Please copy each line of the records below that includes the word "auch".

Saved data entries:
[Start of section]

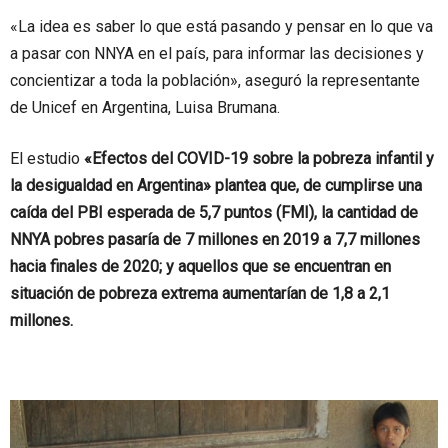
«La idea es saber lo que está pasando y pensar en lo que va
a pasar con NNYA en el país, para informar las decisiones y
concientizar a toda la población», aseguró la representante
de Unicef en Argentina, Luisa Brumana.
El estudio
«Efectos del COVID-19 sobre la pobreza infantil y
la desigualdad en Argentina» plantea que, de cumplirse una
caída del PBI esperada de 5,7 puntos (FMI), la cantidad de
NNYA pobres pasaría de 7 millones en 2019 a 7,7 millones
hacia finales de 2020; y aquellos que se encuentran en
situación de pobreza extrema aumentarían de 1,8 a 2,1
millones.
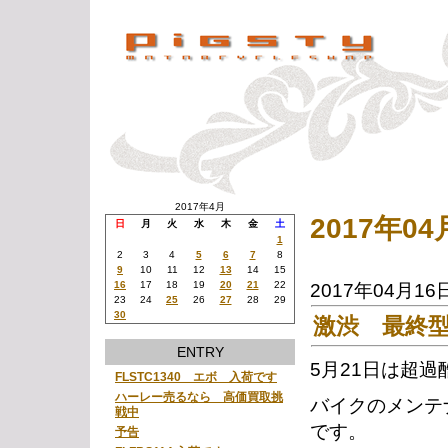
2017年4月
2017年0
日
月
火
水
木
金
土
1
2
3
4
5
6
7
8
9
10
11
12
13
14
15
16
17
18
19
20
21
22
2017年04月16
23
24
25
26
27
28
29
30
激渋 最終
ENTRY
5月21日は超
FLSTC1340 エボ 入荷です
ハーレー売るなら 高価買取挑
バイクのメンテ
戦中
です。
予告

[End of section]
[Start of section]

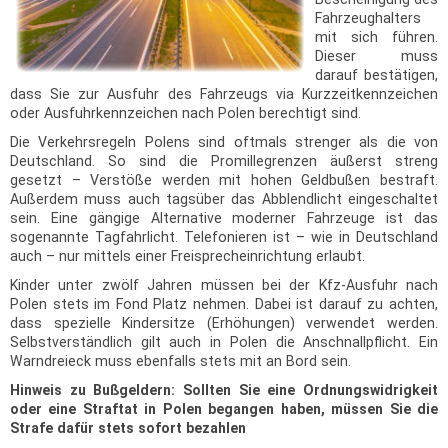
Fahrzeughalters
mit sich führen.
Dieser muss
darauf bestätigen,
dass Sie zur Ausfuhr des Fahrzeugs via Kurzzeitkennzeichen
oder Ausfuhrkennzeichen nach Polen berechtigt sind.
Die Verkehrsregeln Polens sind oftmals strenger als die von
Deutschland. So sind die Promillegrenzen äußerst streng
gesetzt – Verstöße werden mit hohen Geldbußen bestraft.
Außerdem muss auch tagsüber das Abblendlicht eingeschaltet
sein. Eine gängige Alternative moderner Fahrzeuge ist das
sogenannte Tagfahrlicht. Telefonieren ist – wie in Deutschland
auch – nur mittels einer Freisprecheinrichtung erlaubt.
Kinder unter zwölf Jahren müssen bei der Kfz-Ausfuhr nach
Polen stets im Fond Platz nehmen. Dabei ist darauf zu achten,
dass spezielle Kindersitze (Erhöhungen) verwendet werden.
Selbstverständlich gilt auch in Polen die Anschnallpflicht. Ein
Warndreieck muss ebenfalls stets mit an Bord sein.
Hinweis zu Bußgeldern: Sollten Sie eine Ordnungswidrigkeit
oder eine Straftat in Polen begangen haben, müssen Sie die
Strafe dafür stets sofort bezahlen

[End of section]
[Start of section]

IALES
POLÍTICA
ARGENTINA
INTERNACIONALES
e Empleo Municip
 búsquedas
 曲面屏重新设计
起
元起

[End of section]

## TASK RESPONSE
Außerdem muss auch tagsüber das Abblendlicht eingeschaltet
auch – nur mittels einer Freisprecheinrichtung erlaubt.
Selbstverständlich gilt auch in Polen die Anschnallpflicht. Ein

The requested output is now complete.